The most secured method to validate an image before to upload it

groody_son · January 18, 2013, 8:17am

Hello all,

I am quite new in PHP so I am looking for some advices from PHP experienced programers about how to secure the upload of images.

Thank you

StarLion · January 18, 2013, 12:07pm

Well, #1 you cant validate something reliably before you upload it. It has to reach your server first (you can use javascript to try and validate, but what if the person has disabled javascript?)
#2 what security are you referring to here?

groody_son · January 18, 2013, 1:34pm

Thank you StarLion for your answer.
Maybe my statement was not so clear, sorry for this.

Manly, what i want to do is to implement a mechanism in PHP to upload some images.
The idea is that i don’t want somebody to upload, for example, PHP scripts which can be executed after and hack my website.

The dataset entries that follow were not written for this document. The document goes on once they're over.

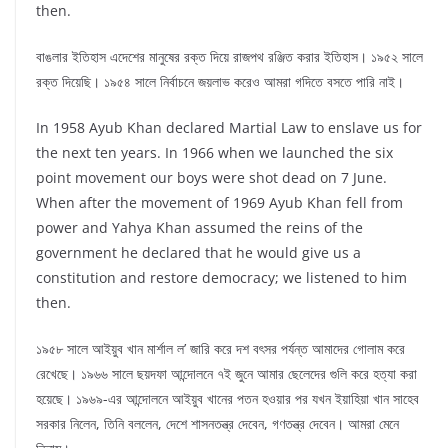
then.
বাঙলার ইতিহাস এদেশের মানুষের রক্ত দিয়ে রাজপথ রঞ্জিত করার ইতিহাস। ১৯৫২ সালে
রক্ত দিয়েছি। ১৯৫৪ সালে নির্বাচনে জয়লাভ করেও আমরা গদিতে বসতে পারি নাই।
In 1958 Ayub Khan declared Martial Law to enslave us for
the next ten years. In 1966 when we launched the six
point movement our boys were shot dead on 7 June.
When after the movement of 1969 Ayub Khan fell from
power and Yahya Khan assumed the reins of the
government he declared that he would give us a
constitution and restore democracy; we listened to him
then.
১৯৫৮ সালে আইয়ুব খান মার্শাল ল’ জারি করে দশ বৎসর পর্যন্ত আমাদের গোলাম করে
রেখেছে। ১৯৬৬ সালে ছয়দফা আন্দোলনে ৭ই জুনে আমার ছেলেদের গুলি করে হত্যা করা
হয়েছে। ১৯৬৯-এর আন্দোলনে আইয়ুব খানের পতন হওয়ার পর যখন ইয়াহিয়া খান সাহেব
সরকার নিলেন, তিনি বললেন, দেশে শাসনতন্ত্র দেবেন, গণতন্ত্র দেবেন। আমরা মেনে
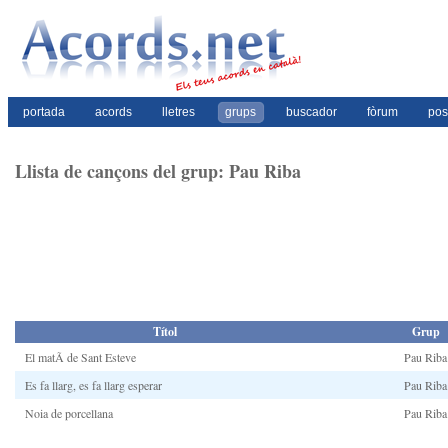
portada
acords
lletres
grups
buscador
fòrum
pos
Llista de cançons del grup: Pau Riba
Títol
Grup
El matÃ­ de Sant Esteve
Pau Riba
Es fa llarg, es fa llarg esperar
Pau Riba
Noia de porcellana
Pau Riba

This is the security i am talking about.

Hope i was more clear this time.

Thank you

KyleWolfe · January 18, 2013, 2:25pm

You’ll have to upload the file first. When the file reaches $_SERVER[‘FILES’], then you can run a check against it, and delete it if you deem it unfit.

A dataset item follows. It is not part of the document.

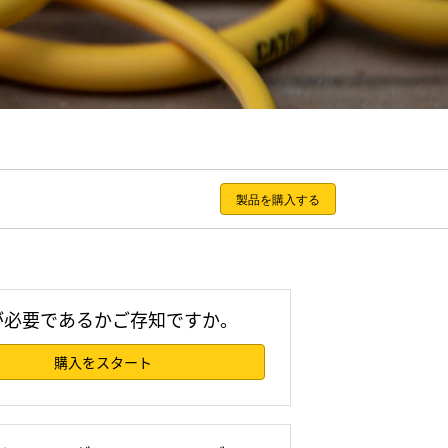
製品を購入する
が必要であるかご存知ですか。
購入をスタート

if ($_FILES["file"]["type"] != "image/jpeg") {
header(); //anywhere but here, file will be deleted
} else {

move_uploaded_file(); //where you want
}

2ndmouse · January 18, 2013, 2:34pm

I think you’ll find this question is already covered here

groody_son · January 19, 2013, 9:08am

Thank you all for you answers, really helped me to understand the mechanism. Now, i will try to implement something and i will come back with a sample.

Lemon_Juice · January 20, 2013, 1:37pm

K. Wolfe’s code does only partial check and it still leaves your site vulnerable because $_FILES[“file”][“type”] is set by browsers and can be spoofed. This is good as the first check but then you should do at least two more checks:

Use getimagesize() on the file, check if it was successful and also check the file type returned by index 2 - for jpeg’s it should be equal to constant IMAGETYPE_JPEG - then you can be sure the file is really a jpeg image.
Check the file extension and allow only jpg/jpeg - someone could send you a .php file which is a php script embedded in a jpeg file container and who knows if he can find a vulnerability in the php interpreter to actually run the code if it ends with .php. Make sure that no undesirable file extensions land on your server.
Lastly, you may run some final validations to check whether the image has proper dimensions, doesn’t exceed filesize limit, etc.